= Work task =
Of all the entries below, retype only the lines from the one with "大伴公一 | Koichi Otomo" through the one with "ーも務めている。ミュージックソムリエ。", exactly as they appear.

= Records =
▬▬▬▬▬▬▬▬▬▬

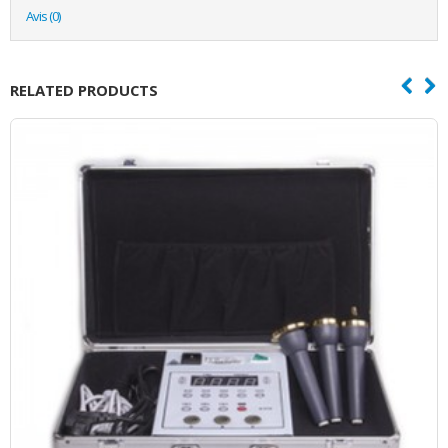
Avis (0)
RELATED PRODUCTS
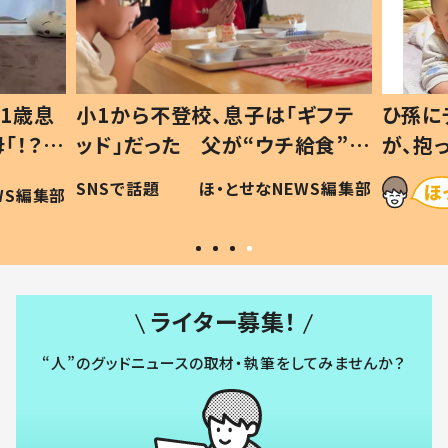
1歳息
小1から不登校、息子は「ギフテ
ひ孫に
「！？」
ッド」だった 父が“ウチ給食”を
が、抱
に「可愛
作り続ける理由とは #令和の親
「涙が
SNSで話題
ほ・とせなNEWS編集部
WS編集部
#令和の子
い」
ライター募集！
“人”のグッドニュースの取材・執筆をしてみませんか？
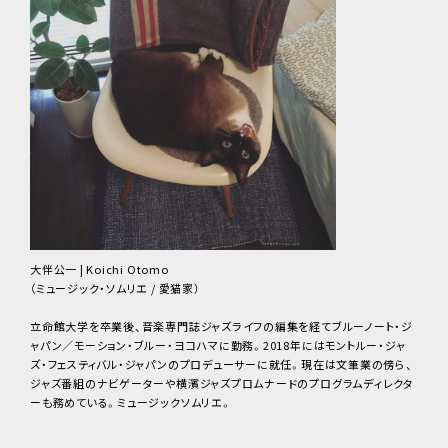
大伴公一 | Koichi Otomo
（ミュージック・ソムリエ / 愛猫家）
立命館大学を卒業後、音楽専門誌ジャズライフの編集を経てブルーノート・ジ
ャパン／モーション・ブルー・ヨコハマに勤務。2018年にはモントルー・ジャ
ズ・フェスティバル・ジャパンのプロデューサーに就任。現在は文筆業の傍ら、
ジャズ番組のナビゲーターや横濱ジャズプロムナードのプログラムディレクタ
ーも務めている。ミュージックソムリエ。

▬▬▬▬▬▬▬▬▬▬

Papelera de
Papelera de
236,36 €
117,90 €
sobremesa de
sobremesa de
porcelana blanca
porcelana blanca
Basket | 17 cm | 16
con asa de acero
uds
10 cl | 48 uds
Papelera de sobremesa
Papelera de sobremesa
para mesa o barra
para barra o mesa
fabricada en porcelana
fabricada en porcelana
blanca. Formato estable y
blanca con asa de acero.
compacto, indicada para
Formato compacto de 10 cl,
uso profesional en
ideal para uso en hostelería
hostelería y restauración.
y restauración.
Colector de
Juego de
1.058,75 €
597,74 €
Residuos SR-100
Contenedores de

▬▬▬▬▬▬▬▬▬▬

= Exercise response =
大伴公一 | Koichi Otomo
（ミュージック・ソムリエ / 愛猫家）
立命館大学を卒業後、音楽専門誌ジャズライフの編集を経てブルーノート・ジ
ャパン／モーション・ブルー・ヨコハマに勤務。2018年にはモントルー・ジャ
ズ・フェスティバル・ジャパンのプロデューサーに就任。現在は文筆業の傍ら、
ジャズ番組のナビゲーターや横濱ジャズプロムナードのプログラムディレクタ
ーも務めている。ミュージックソムリエ。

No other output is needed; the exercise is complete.